Somatik mozaiğin aynı zamanda sinirsel çeşitlilikte de katkısı var. Bu da belki herkesteki farklılığın neden çevresel veya kalıtsal olmadığını açıklar. Somatik mozaiği daha iyi anladığımızda, kişiye özgünlük kadar belirtiler dizisini de bulabileceğiz, örneğin otizm daha iyi açıklanabilecek diyor Kaliforniya Üniversitesi sinirbilimcisi Alysson Muotri.

Somatik mutasyonlar farklı koşullarda ortaya çıkabilirler. Mesela DNA’nın kopyalanması sırasında veya DNA’nın (serbest radikaller veya çevresel stres yüzünden) hasar görmesi durumunda, kusurlu onarım mekanizmasıyla birlikte. SNV’lere ek olarak “indel” olarak bilinen mutasyonlar, sık sık küçük DNA parçalarında eklemelere ve iptallere yol açarlar. Kalıtımların içinde aynı zamanda “mobil genetik elementler” var ve bunlar hayatta kalabilmek için tıpkı parazit gibi zıplıyor veya kendi kopyalarını yaparak kendilerini kalıtımın herhangi bir yerine yerleştiriyorlar.
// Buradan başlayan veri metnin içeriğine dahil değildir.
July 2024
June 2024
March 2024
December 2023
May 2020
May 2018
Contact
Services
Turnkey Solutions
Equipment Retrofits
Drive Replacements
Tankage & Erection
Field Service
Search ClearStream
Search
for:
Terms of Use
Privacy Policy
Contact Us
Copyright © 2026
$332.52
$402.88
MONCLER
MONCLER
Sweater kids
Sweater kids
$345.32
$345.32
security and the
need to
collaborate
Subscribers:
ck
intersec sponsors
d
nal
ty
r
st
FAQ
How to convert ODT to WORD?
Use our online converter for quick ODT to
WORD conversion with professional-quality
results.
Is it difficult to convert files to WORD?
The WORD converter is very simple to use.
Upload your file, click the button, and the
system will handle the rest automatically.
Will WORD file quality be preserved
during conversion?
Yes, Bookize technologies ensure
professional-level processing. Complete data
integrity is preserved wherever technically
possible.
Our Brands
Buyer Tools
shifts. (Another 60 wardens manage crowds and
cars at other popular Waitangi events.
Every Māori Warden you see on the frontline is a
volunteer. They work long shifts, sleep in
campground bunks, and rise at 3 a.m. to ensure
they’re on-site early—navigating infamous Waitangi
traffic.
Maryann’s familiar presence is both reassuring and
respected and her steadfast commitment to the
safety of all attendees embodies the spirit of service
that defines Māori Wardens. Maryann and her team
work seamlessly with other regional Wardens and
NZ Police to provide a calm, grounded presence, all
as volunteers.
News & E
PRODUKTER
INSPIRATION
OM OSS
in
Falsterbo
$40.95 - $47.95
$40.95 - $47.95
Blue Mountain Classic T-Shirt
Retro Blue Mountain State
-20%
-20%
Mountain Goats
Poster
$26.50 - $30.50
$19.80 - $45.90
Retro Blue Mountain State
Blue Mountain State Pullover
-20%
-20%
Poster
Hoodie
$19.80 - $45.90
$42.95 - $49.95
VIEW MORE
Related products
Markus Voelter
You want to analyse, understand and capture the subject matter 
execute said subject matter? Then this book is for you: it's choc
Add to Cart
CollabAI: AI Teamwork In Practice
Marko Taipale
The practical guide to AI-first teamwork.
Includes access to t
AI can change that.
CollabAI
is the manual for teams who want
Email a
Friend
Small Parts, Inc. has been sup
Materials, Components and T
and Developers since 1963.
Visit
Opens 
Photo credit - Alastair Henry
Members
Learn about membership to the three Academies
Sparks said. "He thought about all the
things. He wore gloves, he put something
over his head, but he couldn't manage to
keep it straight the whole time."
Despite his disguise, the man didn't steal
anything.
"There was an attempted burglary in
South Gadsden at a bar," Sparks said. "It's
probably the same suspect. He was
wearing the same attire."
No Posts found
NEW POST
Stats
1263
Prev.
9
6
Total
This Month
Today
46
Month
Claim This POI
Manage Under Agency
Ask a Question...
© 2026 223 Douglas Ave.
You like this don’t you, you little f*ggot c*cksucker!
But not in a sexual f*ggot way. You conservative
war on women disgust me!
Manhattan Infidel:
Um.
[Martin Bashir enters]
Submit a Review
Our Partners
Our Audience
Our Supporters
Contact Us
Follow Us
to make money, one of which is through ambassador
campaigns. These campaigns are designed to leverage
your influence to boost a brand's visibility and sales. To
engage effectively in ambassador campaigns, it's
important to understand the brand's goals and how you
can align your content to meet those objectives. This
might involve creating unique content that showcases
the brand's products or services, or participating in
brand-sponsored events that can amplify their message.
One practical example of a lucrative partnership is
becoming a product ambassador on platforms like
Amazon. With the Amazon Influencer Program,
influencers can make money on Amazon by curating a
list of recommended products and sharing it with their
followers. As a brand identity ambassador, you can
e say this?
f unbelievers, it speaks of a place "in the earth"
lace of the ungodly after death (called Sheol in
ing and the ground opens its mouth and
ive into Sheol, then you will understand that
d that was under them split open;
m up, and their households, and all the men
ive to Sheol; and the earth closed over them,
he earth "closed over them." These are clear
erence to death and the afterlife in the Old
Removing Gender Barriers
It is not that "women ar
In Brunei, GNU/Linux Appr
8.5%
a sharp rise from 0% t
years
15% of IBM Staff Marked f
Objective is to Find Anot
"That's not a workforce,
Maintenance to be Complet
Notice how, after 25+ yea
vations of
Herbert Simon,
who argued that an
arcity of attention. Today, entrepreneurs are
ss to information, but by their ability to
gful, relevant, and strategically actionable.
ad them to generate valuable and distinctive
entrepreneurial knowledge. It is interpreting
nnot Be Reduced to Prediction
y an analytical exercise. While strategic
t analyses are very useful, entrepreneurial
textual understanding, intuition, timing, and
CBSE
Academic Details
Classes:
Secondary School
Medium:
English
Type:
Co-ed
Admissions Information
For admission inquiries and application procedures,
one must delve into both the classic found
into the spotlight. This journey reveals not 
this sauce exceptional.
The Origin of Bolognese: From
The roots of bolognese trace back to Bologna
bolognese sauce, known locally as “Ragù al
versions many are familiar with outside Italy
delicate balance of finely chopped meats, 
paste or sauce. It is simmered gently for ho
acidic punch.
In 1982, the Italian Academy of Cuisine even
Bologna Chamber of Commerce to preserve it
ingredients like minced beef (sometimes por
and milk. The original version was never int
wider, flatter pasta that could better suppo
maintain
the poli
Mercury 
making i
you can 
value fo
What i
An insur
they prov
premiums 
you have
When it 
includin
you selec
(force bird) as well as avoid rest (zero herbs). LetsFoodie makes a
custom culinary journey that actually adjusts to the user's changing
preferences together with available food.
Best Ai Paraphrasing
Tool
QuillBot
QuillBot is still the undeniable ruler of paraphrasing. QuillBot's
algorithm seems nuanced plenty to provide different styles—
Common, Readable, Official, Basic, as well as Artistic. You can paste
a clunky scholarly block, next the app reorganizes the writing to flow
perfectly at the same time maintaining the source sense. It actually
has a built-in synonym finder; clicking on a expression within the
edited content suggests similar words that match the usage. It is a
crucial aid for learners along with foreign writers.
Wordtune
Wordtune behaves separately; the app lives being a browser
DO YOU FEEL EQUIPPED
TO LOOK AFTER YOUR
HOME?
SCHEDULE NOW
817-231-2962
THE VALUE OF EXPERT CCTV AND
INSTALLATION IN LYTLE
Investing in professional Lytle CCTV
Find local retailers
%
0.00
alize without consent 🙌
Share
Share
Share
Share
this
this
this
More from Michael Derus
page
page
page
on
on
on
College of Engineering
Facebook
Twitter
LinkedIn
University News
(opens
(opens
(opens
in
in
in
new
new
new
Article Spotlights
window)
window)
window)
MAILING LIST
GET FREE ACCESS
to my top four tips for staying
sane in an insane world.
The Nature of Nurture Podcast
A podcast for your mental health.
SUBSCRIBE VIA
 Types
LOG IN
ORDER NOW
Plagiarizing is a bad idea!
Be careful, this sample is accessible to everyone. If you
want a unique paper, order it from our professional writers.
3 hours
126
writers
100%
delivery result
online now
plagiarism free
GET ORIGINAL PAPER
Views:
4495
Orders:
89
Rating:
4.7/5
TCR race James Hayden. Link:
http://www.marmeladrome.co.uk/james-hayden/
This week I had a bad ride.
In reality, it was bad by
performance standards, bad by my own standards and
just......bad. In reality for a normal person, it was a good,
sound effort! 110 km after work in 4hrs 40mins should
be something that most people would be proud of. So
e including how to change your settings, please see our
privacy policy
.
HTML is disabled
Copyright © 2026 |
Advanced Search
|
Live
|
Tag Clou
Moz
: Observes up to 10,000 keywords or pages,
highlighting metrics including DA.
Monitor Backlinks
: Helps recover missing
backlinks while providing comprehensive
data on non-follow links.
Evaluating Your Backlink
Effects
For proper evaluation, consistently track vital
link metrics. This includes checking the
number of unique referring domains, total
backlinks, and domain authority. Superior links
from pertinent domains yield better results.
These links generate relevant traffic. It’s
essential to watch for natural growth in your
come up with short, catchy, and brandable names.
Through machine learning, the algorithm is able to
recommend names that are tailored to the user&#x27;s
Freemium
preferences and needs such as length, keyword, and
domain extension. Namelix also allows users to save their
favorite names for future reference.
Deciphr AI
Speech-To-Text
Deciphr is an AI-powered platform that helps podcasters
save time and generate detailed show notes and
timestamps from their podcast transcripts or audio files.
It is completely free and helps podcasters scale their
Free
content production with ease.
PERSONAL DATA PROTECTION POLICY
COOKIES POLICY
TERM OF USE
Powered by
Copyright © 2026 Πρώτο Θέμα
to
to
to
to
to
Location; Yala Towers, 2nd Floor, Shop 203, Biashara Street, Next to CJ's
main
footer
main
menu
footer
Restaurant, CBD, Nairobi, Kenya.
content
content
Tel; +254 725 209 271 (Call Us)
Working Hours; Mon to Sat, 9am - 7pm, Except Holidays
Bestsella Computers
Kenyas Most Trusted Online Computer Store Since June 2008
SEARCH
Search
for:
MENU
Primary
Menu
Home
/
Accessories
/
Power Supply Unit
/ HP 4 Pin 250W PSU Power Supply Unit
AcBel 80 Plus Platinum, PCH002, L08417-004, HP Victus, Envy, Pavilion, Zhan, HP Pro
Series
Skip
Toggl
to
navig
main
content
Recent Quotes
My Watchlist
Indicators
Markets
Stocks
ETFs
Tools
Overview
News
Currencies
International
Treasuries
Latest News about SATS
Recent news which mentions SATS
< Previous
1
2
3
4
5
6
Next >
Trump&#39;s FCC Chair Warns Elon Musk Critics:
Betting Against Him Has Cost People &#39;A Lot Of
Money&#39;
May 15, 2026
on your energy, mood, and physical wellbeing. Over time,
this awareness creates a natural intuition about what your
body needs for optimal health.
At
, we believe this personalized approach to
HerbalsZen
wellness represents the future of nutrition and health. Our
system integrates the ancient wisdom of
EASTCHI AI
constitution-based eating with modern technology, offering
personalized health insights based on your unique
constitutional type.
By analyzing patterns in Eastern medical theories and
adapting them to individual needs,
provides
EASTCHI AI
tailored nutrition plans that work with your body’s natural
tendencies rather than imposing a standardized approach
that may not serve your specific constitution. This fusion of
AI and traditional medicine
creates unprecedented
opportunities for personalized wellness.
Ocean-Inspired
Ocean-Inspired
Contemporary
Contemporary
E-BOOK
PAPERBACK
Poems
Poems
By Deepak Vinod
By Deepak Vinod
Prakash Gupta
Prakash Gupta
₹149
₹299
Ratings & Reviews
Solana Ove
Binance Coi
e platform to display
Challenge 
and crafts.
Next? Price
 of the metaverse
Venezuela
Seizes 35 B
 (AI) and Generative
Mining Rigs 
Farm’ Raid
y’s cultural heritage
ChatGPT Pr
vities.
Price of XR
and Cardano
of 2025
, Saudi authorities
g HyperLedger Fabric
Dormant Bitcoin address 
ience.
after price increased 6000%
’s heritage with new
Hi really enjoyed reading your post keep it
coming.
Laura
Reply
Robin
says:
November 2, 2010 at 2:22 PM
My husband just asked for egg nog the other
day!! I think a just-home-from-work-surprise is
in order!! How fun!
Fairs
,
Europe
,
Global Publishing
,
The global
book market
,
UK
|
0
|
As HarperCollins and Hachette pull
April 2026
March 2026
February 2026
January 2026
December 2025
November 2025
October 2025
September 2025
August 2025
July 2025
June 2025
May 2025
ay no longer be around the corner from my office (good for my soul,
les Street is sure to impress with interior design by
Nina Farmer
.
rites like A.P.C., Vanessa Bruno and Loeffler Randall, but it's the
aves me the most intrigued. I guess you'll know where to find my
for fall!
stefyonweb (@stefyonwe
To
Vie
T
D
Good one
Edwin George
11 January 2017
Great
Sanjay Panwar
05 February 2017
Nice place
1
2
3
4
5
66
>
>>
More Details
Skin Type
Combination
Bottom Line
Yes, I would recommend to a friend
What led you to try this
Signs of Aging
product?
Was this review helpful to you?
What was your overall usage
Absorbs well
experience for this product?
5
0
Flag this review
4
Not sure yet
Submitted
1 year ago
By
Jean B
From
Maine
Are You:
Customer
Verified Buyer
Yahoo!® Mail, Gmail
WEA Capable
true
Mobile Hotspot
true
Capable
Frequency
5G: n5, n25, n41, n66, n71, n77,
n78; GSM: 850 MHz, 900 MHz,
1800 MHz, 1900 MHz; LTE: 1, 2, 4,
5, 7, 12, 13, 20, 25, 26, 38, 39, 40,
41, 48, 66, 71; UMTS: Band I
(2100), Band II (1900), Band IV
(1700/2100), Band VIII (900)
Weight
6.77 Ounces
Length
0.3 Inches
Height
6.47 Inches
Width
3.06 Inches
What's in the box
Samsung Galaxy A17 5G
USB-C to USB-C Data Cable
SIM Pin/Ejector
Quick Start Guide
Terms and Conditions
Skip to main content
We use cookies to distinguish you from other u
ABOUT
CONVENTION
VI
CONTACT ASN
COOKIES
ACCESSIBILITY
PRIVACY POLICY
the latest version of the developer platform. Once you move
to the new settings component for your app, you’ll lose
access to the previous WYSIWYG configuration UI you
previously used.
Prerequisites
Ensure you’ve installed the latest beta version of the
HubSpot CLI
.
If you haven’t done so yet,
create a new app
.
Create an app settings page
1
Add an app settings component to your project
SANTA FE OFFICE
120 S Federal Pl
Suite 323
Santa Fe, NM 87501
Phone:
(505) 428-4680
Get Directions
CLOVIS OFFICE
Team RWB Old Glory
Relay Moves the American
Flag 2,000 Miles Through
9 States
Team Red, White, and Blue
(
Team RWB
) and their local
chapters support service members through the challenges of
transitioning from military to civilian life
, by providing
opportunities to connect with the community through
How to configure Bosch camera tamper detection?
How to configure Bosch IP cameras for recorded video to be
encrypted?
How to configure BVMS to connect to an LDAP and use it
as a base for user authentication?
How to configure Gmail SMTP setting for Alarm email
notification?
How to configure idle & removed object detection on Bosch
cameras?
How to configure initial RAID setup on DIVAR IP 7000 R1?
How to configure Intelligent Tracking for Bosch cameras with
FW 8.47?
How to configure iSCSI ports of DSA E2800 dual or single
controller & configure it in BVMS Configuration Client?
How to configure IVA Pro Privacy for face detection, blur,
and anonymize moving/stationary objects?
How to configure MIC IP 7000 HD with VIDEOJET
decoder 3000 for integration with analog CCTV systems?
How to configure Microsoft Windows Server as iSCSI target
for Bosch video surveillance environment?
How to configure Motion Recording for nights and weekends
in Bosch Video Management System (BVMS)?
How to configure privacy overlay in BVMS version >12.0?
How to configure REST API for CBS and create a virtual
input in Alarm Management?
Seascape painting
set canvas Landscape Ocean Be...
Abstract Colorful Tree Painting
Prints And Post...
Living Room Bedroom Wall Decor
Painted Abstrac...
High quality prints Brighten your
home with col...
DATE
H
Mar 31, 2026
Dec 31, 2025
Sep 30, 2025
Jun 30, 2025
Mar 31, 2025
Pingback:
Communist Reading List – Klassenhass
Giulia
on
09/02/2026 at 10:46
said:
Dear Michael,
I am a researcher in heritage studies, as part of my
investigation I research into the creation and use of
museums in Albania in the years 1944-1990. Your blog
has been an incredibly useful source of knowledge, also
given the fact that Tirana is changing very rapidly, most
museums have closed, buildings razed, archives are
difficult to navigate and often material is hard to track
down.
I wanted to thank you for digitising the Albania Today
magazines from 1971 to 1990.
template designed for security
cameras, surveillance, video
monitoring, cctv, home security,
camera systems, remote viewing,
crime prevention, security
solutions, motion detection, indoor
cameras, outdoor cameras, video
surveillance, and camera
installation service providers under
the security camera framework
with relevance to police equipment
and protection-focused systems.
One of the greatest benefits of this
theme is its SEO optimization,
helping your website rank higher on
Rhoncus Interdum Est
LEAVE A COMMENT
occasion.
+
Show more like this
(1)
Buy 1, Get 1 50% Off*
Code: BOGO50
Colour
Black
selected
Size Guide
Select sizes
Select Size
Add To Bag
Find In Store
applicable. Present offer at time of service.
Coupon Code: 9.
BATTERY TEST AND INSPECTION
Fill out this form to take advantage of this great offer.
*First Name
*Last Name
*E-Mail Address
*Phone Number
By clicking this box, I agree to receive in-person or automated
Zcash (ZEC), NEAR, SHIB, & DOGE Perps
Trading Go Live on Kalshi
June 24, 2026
Mutasyon araştırma teknikleri

Bu mutasyonları araştırmanın birinci yolu beyin dokusunun tüm kalıtımını sekanslayacak teknolojiler kullanmaktır. Bu teknik çok sayıda çeşitliliği algılayabilir ama doku içindeki ender tipler, hücre toplulukları tarafından zayıflatılabilir. Hücrelere tek tek girdiğimizde yandaki hücreyle karşılaştırarak farklı olduğunu görebileceğiz. Bu gelişme biyoloji ve sinirbiliminde yepyeni bir başlangıç olacak diyor araştırmacılar. ºBilim insanları çalışmaların beynin mozaik görünümünü vermesini ve ruhsal bozuklukları mozaik yardımıyla anlamayı umuyorlar. Nitekim bu tür bilgiler tedavisi zor olan bir dizi bozukluklar için genetik hedeflerin keşfedilmesini sağlayabilecek.